Not that she needed it frozen for much longer. She flashed an obscene gesture at the hellthorn plant as if it could see her and jammed the tip of her blade into the lock of the safe, digging and wiggling deeper as she heard the ice cracking inside. Finally, the metal shattered from the cold and Brela grinned.
“Time to see what has you so scared,” she whispered, using her knife to open the safe in case more hellthorn was inside. The door swung clear to reveal a single object.
Her heart clenched, and shaking overwhelmed her body, forcing her to drop the throwing knife in her hand. She stumbled back against the opposite bookshelf, one hand tearing her mask away as she gasped for air while the other sought the familiar feel of the Veil shard against her chest.
Even underneath her clothes, she could feel the chill of the obsidian that clung to her skin. It felt as if it pulsed against her, as fresh and strong as it had been in those first few years she lived near the wall.
Brela fought the sob that built in her chest, yet she still couldn’t swallow the burning that squeezed her throat. Her eyes stung as she blinked, trying to erase the fears that spun wildly through her mind.

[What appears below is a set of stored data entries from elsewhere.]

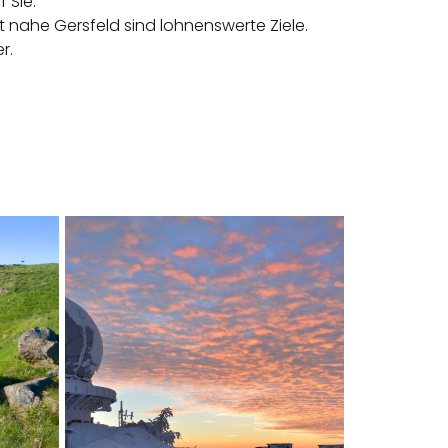
 Sie.
 nahe Gersfeld sind lohnenswerte Ziele.
r.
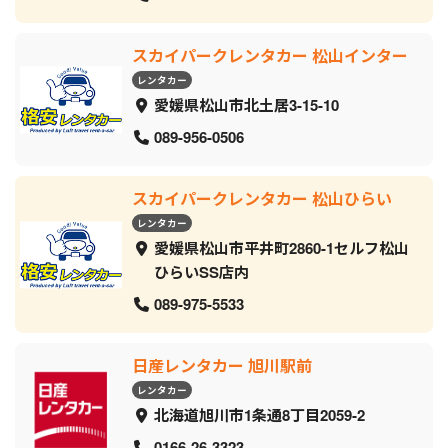
スカイパークレンタカー 松山インター
レンタカー
愛媛県松山市北土居3-15-10
089-956-0506
スカイパークレンタカー 松山ひらい
レンタカー
愛媛県松山市平井町2860-1セルフ松山
ひらいSS店内
089-975-5533
日産レンタカー 旭川駅前
レンタカー
北海道旭川市1条通8丁目2059‐2
0166-26-3323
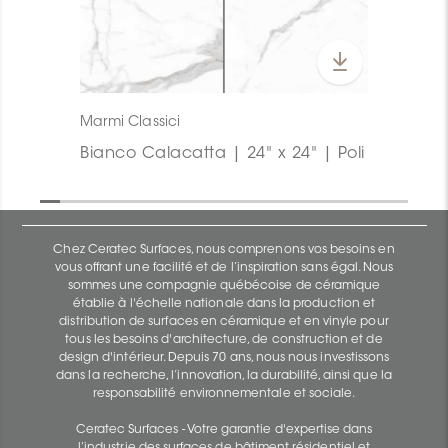
Marmi Classici
Bianco Calacatta | 24" x 24" | Poli
Chez Ceratec Surfaces, nous comprenons vos besoins en
vous offrant une facilité et de l’inspiration sans égal. Nous
sommes une compagnie québécoise de céramique
établie à l'échelle nationale dans la production et
distribution de surfaces en céramique et en vinyle pour
tous les besoins d'architecture, de construction et de
design d'intérieur. Depuis 70 ans, nous nous investissons
dans la recherche, l’innovation, la durabilité, ainsi que la
responsabilité environnementale et sociale.
Ceratec Surfaces - Votre garantie d'expertise dans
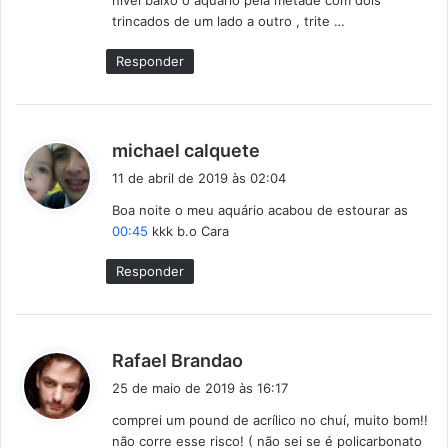
nível baixo o aquário pela metade com dois
:
trincados de um lado a outro , trite …
Responder
d
michael calquete
i
11 de abril de 2019 às 02:04
s
Boa noite o meu aquário acabou de estourar as
s
00:45
kkk b.o Cara
e
:
Responder
d
Rafael Brandao
i
25 de maio de 2019 às 16:17
s
comprei um pound de acrílico no chuí, muito bom!!
s
não corre esse risco! ( não sei se é policarbonato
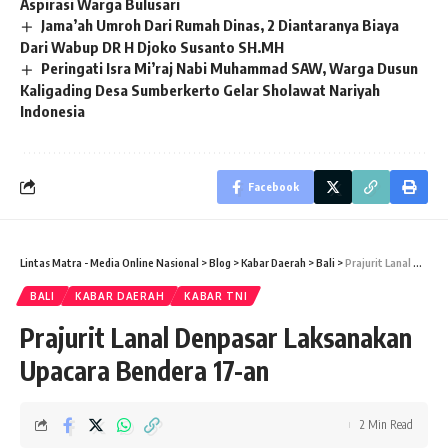
Aspirasi Warga Bulusari
Jama’ah Umroh Dari Rumah Dinas, 2 Diantaranya Biaya
Dari Wabup DR H Djoko Susanto SH.MH
Peringati Isra Mi’raj Nabi Muhammad SAW, Warga Dusun
Kaligading Desa Sumberkerto Gelar Sholawat Nariyah
Indonesia
Facebook
Lintas Matra - Media Online Nasional
>
Blog
>
Kabar Daerah
>
Bali
>
Prajurit Lanal Denpasar Laksanakan Upacara Bendera 17-an
BALI
KABAR DAERAH
KABAR TNI
Prajurit Lanal Denpasar Laksanakan
Upacara Bendera 17-an
2 Min Read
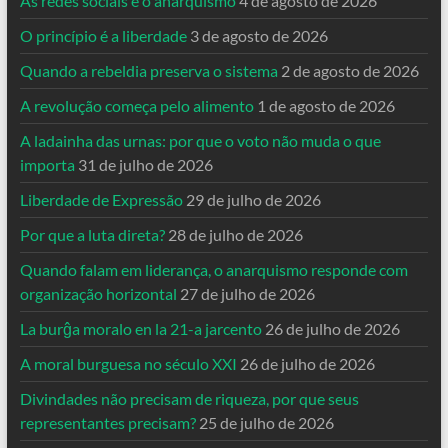
As redes sociais e o anarquismo
4 de agosto de 2026
O princípio é a liberdade
3 de agosto de 2026
Quando a rebeldia preserva o sistema
2 de agosto de 2026
A revolução começa pelo alimento
1 de agosto de 2026
A ladainha das urnas: por que o voto não muda o que
importa
31 de julho de 2026
Liberdade de Expressão
29 de julho de 2026
Por que a luta direta?
28 de julho de 2026
Quando falam em liderança, o anarquismo responde com
organização horizontal
27 de julho de 2026
La burĝa moralo en la 21-a jarcento
26 de julho de 2026
A moral burguesa no século XXI
26 de julho de 2026
Divindades não precisam de riqueza, por que seus
representantes precisam?
25 de julho de 2026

Inside sat the dagger of their leader… the Veil Scholar.
Maybe it was a trick. Maybe it was a fake.
Trembling, she stepped forward. Reached.
Withdrew her hand and squeezed her fist. Fought the bile that coated her throat.
And finally she snatched the blade from the back of the safe.
A cry threatened to burst out of her at the familiar feel. The weight, the chill of the purple and black obsidian Veil shards that decorated the hilt, the etchings framed with gold.
It was real. It couldn’t be real, but it was.
Gerrart didn’t have just any artifact from her home—he had the dagger of the Veil Scholar. The weapon of the leader of the Veil Worshippers.
There was only one way Gerrart could have this dagger, because there was only one way the Scholar would ever part with something so sacred to Brela’s people.
A trophy. The prize for killing the Veil Scholar.
For killing her father.
2
Night Carver
The trembling ceased as a cool calm took over, freezing the boiling rage that had momentarily clenched her gut.
Anger had lost its ability to consume her long ago—she’d had it beaten out of her repeatedly by Ovir’s father, Dernian. He had rescued her during one of the more deadly raids against Valisea, just as he’d helped so many children escape that night. He’d spent time finding them homes as far away from Valisea and Anfroy as he could get them. The majority ended up in Dycorus, since the island was isolated, and most wouldn’t remember Valisea or their families—either because they were too young or the memories were too painful that they shut them out.
She hoped, for their sakes, they forgot.
But Brela wouldn’t forget. She held onto every memory of her home and she relived those horrors every night in her dreams. She felt that pain every time she touched the Veil shard in her chest or grazed the scar burned into her scalp. And she vowed to make those men suffer for what they had done.
Perhaps that’s why Dernian had taken a liking to her. She was the only child to remain in Rooke, despite the danger of her infected shadow magic. Instead of shipping her away with strangers, he had brought her in and raised her with Ovir who was just three years older. He trained them to fight. He broke them into nothing so they could be molded into weapons themselves. Assassins. Thieves. Whatever he needed them to be to survive.
Brela took on the debts for his training. For the roof over her head and the food in her stomach. For the clothes on her back and the secrets he kept about who and what she was. She allowed herself to fall deeper and deeper in debt with him because he promised her revenge one day, but by the time she was old enough to understand she’d never be free of his hold, it was too late.
When the man died, her debts transferred to Ovir, and he still expected her to pay them back. But at least he had given her the option of freedom after. And he always gave her the jobs against anyone who supported the King of Anfroy.